Ten months passed. Lab results showed the seized material was methamphetamine. Prosecutors secured an indictment on July 9 for an alleged violation of Va. Code § 18.2-250 – possession of a Schedule II controlled substance.

Through her lawyer, Winchester’s Howard J. Manheimer, Weatherholtz contended the prosecution was barred by what was originally termed a “Good Samaritan” law, protecting those who reported an overdose.

The 2020 General Assembly beefed up the law. Legislation changed what had been an “affirmative defense” to drug charges for those reporting an overdose to a provision that bars arrest or prosecution for one reporting an overdose and for someone experiencing the overdose if another calls for help.

“The General Assembly removed the affirmative defense and now enacted a complete bar to arrest and/or prosecution,” Eldridge wrote.

The amended law took effect July 1, eight days before Weatherholtz was indicted.

Change was ‘procedural’

Eldridge said it appeared that no Virginia court had yet addressed whether the statute’s new prosecution bar exists for an offense prior to the effective date of the amendments. He said the analysis should begin with whether the statute and the amendments are substantive or procedural. He concluded they were procedural.
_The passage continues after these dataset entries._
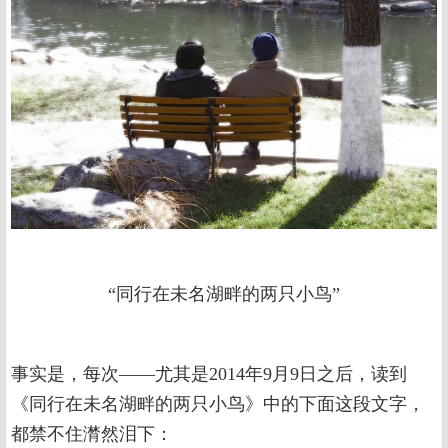
“同行在未名湖畔的两只小鸟”
事实是，每次——尤其是2014年9月9日之后，读到
《同行在未名湖畔的两只小鸟》中的下面这段文字，
都禁不住潸然泪下：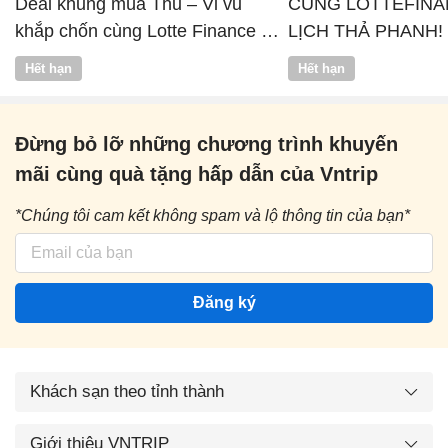
Deal khủng mùa Thu – Vi vu
CÙNG LOTTEFINA
khắp chốn cùng Lotte Finance x
LỊCH THẢ PHANH!
Vntrip
Hết hạn
Hết hạn
Đừng bỏ lỡ những chương trình khuyến
mãi cùng quà tặng hấp dẫn của Vntrip
*Chúng tôi cam kết không spam và lộ thông tin của bạn*
Đăng ký
Khách sạn theo tỉnh thành
Giới thiệu VNTRIP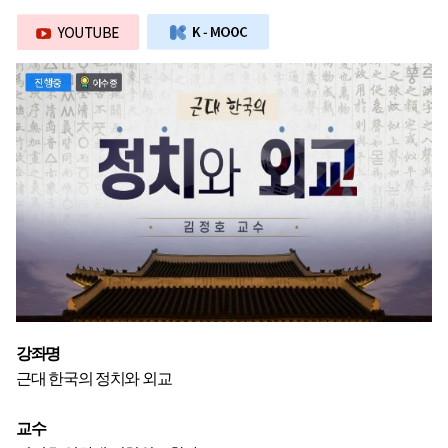
강좌명
근대 한국의 정치와 외교
교수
Virginia case law, statutes and statutory interpretation support the conclusion that the amended version of the safe harbor statute applied, the judge said. A Kentucky case provided persuasive authority that the amendments were procedural and not substantive, Eldridge added.

“The amended statute does not repeal a former criminal law or establish a new criminal law,” Eldridge reasoned. The amended statute “does not change the penalty structure of a specific crime,” he continued.

The delayed indictment and arrest offered “an even stronger argument,” Eldridge said, because the prosecution did not commence until after the amended law took effect. The judge set an Oct. 6 hearing on Weatherholtz’ motion to dismiss the indictment.

Motion denied

Weatherholtz won on the law but lost on the facts. At the Oct. 6 hearing, Eldridge concluded her situation did not justify the law’s protection against prosecution.

Manheimer argued the evidence depicted a life-threatening condition: The defendant’s mother told police the 25-year-old Weatherholtz had been using meth. Weatherholtz claimed to see horrific visions.

But the judge said the situation lacked a sense of urgency. He noted that Weatherholtz was reported behaving in a bizarre manner the night before, and resumed delusional behavior after sleeping for eight hours, according to an account in The Northern Virginia Daily.

“There is no timeline creating that sense of urgency,” Eldridge was quoted as saying.

The judge also raised concerns about a high bar for arrests if he ruled that mere mental illness combined with drug use gives full immunity, the paper reported.

The case is being prosecuted by Marie Acosta of the Frederick County commonwealth’s attorney’s office. She was unavailable for comment. Commonwealth’s Attorney Ross Spicer said he respected the rulings of the court and would adhere to the court’s dictates. He declined further comment because the case is pending.

Manheimer said he hoped the publicity would raise awareness of the safe harbor law, designed to encourage reporting of life-threatening drug overdoses. He said the law is expansive, “and it will be a challenge for judges to sort through that standard.”